D. Electronic File Safeguards
Access to all electronic files maintained on the Smithfield Public School’s servers or the Smithfield Public School’s hardware that contain personal information will be limited to those employees with a need to know.
Moreover, the Smithfield Public Schools understands that the following protocols further protect personal information in electronic form. The Smithfield Public Schools will, to the extent technically feasible:
- Secure the services of a contract consultant to run intrusion testing as necessary.
- Install firewall protection and operating system patches on all computers with personal information.
- Install up-to-date versions of security agency software.
- Limit access to the computer system using complex logins and alphanumeric passwords that require changing periodically and require passwords and limited access to e-files containing personal information.
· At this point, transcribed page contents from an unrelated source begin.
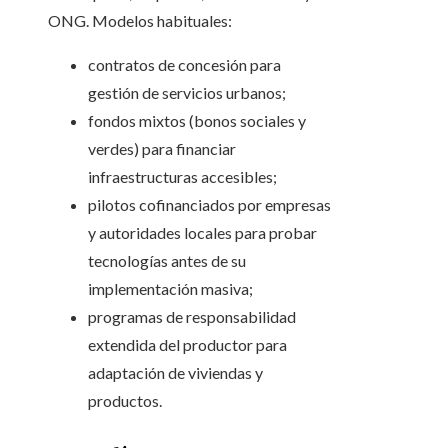
ONG. Modelos habituales:
contratos de concesión para
gestión de servicios urbanos;
fondos mixtos (bonos sociales y
verdes) para financiar
infraestructuras accesibles;
pilotos cofinanciados por empresas
y autoridades locales para probar
tecnologías antes de su
implementación masiva;
programas de responsabilidad
extendida del productor para
adaptación de viviendas y
productos.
- Require re-login after passage of inactive time.
- Prohibit posting or sharing of passwords by employees.
- Lock users out after (5) failed log-in attempts.
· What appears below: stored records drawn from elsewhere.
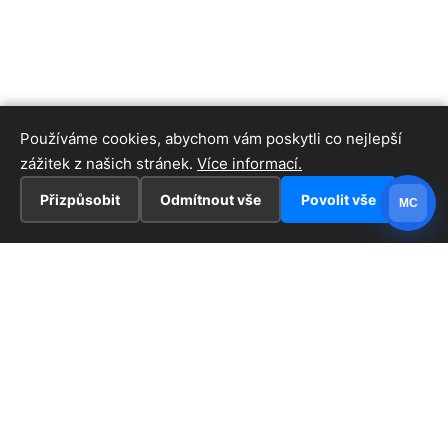
Používáme cookies, abychom vám poskytli co nejlepší
zážitek z našich stránek.
Více informací.
Přizpůsobit
Odmítnout vše
Povolit vše
MC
- Check websites and software vendor websites for alerts about new problems and implement such vendor approved patches as soon as practical.
- Maintain control of user IDs and other identifiers.
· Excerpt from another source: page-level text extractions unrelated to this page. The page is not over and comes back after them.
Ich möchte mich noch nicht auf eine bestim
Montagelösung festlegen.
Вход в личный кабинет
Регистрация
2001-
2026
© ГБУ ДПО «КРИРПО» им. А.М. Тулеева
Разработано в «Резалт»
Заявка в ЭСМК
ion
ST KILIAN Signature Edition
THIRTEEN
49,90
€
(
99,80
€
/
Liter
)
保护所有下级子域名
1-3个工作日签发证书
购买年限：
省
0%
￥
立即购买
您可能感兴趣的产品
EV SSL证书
- Maintain passwords in a location and/or format that does not compromise the security of the data the password protects.
- Prohibit the continued use of default passwords by employees (i.e. force employees to change passwords).
- Maintain a reasonably secure method of assigning and selecting passwords or the user of unique identifier technologies such as biometric s or security tokens.
- Terminate any access to personal information by terminated employees.
- Use secure computer and Internet user authentication protocols (i.e. control of user identifications and other identifiers).
E. Third-Party Vendors
When using third-party vendors for services that necessitate the sharing of personal information, the Smithfield Public Schools will:
- Obtain, when possible and practical, a copy of the third-party vendor’s written information security program designed to comply with the Regulations.
- Contractually require implementation and maintenance of privacy and security measures and a Written Information Security Program by the third-party vendor.
When disposing of files containing personal information, the Smithfield Public Schools will follow its policy and records retention schedule, (if applicable) which will include:
- Shredding all hard copies of files containing personal information when such information is no longer required or needed to be maintained by the Smithfield Public Schools.
- Destroying all electronic files containing personal information when such information is no longer required or needed to be maintained by the Smithfield Public Schools, including the destruction of residual electronic data on computers and other electronic devices.